Eve geldiğimizde Alev salonda tek başına oturuyordu. Zehra'yı odaya göndererek Alev'i çalışma odasına çağırdım. Heyecanla odaya girdiğinde bağırmaya başladım.

"Bu ne demek oluyor Alev!"
"Anlamadım Ömer! Neden bahsediyorsun!"
"Zehra'ya bugün söylediklerinden bahsediyorum!"
"Hemen yetiştirdi mi? Üstelik bağıranda oydu Ömer!"
"Alev yeter! Kimse bir şey anlatmadı! Ben kendim duydum tüm söylediklerini!"
"Ama Ömer ben onları…"
"Alev YETER! Bir daha seni KARIMA böyle davranırken görür, ya da duyarsam olacaklardan ben sorumlu olmam anladın mı?"
"O varoş için kuzenine ne yapacaksın!"
"Alev sen benim kuzenim değilsin! Ama "O" diye bahsettiğin ZEHRA benim KARIM!"
"Ama Ömer! Ben bunları hak etmedim."
"Alev seni son kez uyarıyorum! Bir daha en ufak bir hatanı yakalarsam bu evden gidersin!"
"Ne! Şimdi sen onun için benden mi vaz geçiyorsun! Bunu yapamazsın Ömer!"
"Alev ben hiç bir zaman seni Kardeşten başka bir şey olarak görmedim. Ve EVET!  Karıma zarar veren kim olursa olsun cezasını çeker! Bu annemin yeğeni olsa bile! Şimdi çıkabilirsin!"
"Hayır çıkmıyorum. Konuşacağız!"
"Ben KARIMIN yanına gidiyorum. Sen istersen kal burada!"

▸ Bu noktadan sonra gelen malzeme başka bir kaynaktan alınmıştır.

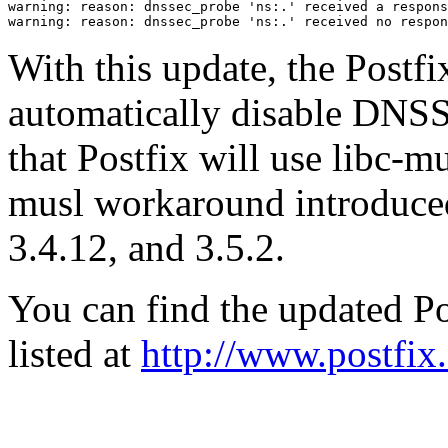
warning: reason: dnssec_probe 'ns:.' received a respons
With this update, the Postfi
automatically disable DNS
that Postfix will use libc-mu
musl workaround introduced
3.4.12, and 3.5.2.
You can find the updated Po
listed at
http://www.postfix.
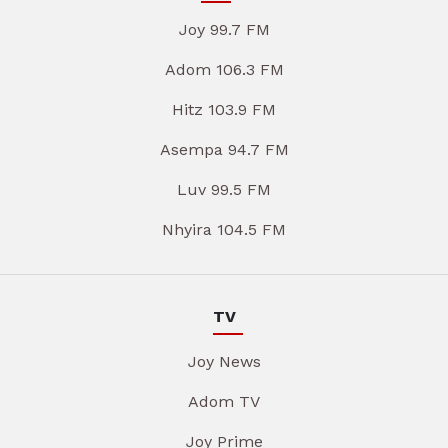
Joy 99.7 FM
Adom 106.3 FM
Hitz 103.9 FM
Asempa 94.7 FM
Luv 99.5 FM
Nhyira 104.5 FM
TV
Joy News
Adom TV
Joy Prime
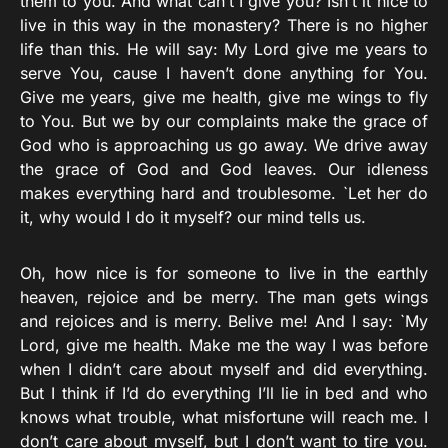
them to you. And what can’t I give you? Isn’t it nice to
live in this way in the monastery? There is no higher
life than this. He will say: My Lord give me years to
serve You, cause I haven’t done anything for You.
Give me years, give me health, give me wings to fly
to You. But we by our complaints make the grace of
God who is approaching us go away. We drive away
the grace of God and God leaves. Our idleness
makes everything hard and troublesome. `Let her do
it, why would I do it myself? our mind tells us.
Oh, how nice is for someone to live in the earthly
heaven, rejoice and be merry. The man gets wings
and rejoices and is merry. Belive me! And I say: `My
Lord, give me health. Make me the way I was before
when I didn’t care about myself and did everything.
But I think if I’d do everything I’ll lie in bed and who
knows what trouble, what misfortune will reach me. I
don’t care about myself, but I don’t want to tire you.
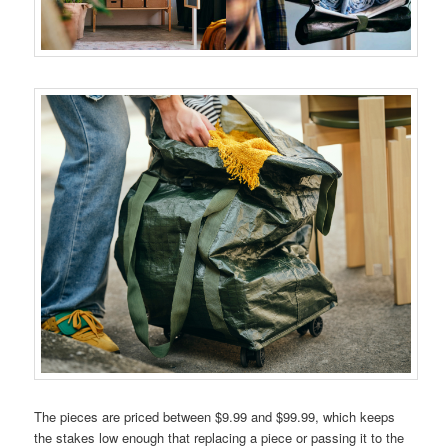
The pieces are priced between $9.99 and $99.99, which keeps
the stakes low enough that replacing a piece or passing it to the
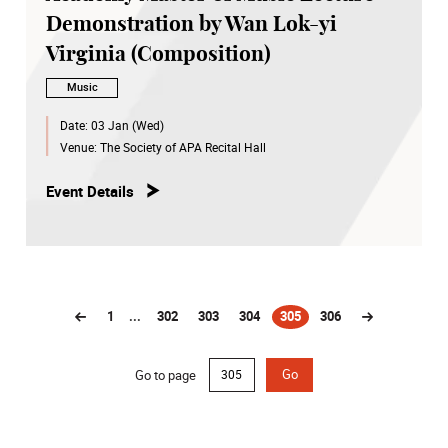
Demonstration by Wan Lok-yi
Virginia (Composition)
Music
Date:
03 Jan (Wed)
Venue:
The Society of APA Recital Hall
Event Details
1
...
302
303
304
305
306
(current)
Go to page
Go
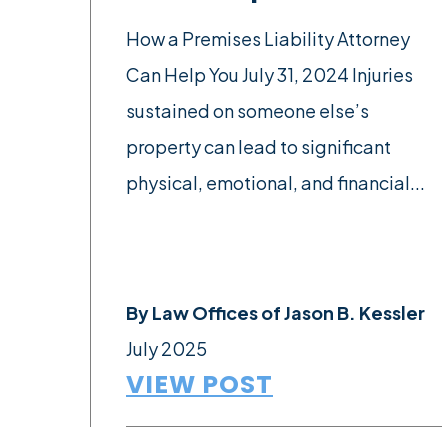
How a Premises Liability Attorney
Can Help You July 31, 2024 Injuries
sustained on someone else’s
property can lead to significant
physical, emotional, and financial...
By
Law Offices of Jason B. Kessler
July 2025
VIEW POST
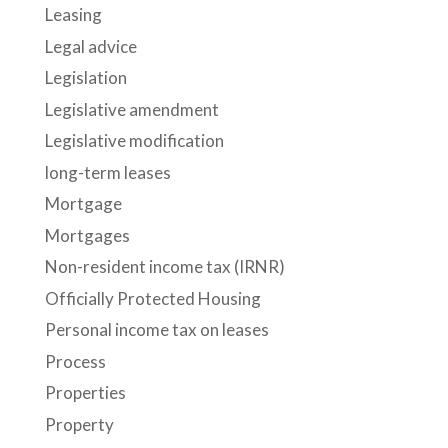
Leasing
Legal advice
Legislation
Legislative amendment
Legislative modification
long-term leases
Mortgage
Mortgages
Non-resident income tax (IRNR)
Officially Protected Housing
Personal income tax on leases
Process
Properties
Property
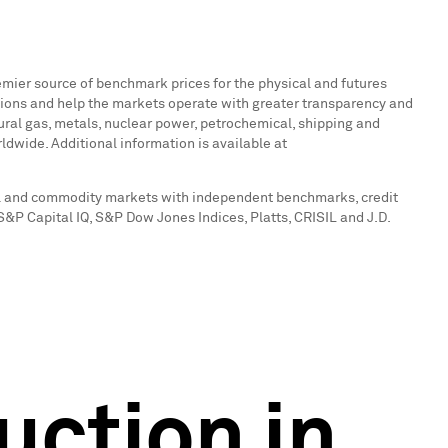
emier source of benchmark prices for the physical and futures
ions and help the markets operate with greater transparency and
atural gas, metals, nuclear power, petrochemical, shipping and
ldwide. Additional information is available at
tal and commodity markets with independent benchmarks, credit
 S&P Capital IQ, S&P Dow Jones Indices, Platts, CRISIL and J.D.
uction in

Dişlerimi sıkarak "iyi geceler" dedim ve Alev'i odada bırakarak odama geldim.
Ertesi sabah erkenden uyandım. Elimi yüzümü yıkarken Çınar'ın ağlaması ile hemen beşiğe koştum. Kucağıma alıp salladım. O sırada Zehra uyandı.
"Saat kaç? Uyuya mı kaldım? "
"Yok yok. Ben erken kalktkm. Saat daha yeni altı oldu."
"Neden bu kadar erken kalktın? Çınar mı uyandırdı?"
"Yok hayır. Kıbrıs ihalesi bugün. Son kontroller için erkenden kalktım. Sen yat uyu biraz daha."
"Uyandım artık. Uyuyamam ki."
"Tamam o zaman. Çınar galiba acıktı. Maması nerede?  Karnını doyurayım ben."

Yüzüne hafif tebessümle yayılan mutluluk beni de gülümsetti. İyice gülerken kendini toparlayıp konuşmaya çalıştı. Bende hala gülümsüyorum.
"Sen.. Çınar'a yemek mi?.. yedireceksin… Kusura bakma. Komik değil aslında ama gülmeden edemiyorum. Gözlerimden yaşlar geldi ben bir banyoya gideyim."

Tam gidecekken durdurdum.
"Zehra bir saniye. Hani böyle gülerken gözlerinden yaşlar geliyor ya.. Sevinçten bulutlara çıktığın oluyor…
Şey.. Nasıl desem bilemedim. Benim yüzümden çok ağladın ve…"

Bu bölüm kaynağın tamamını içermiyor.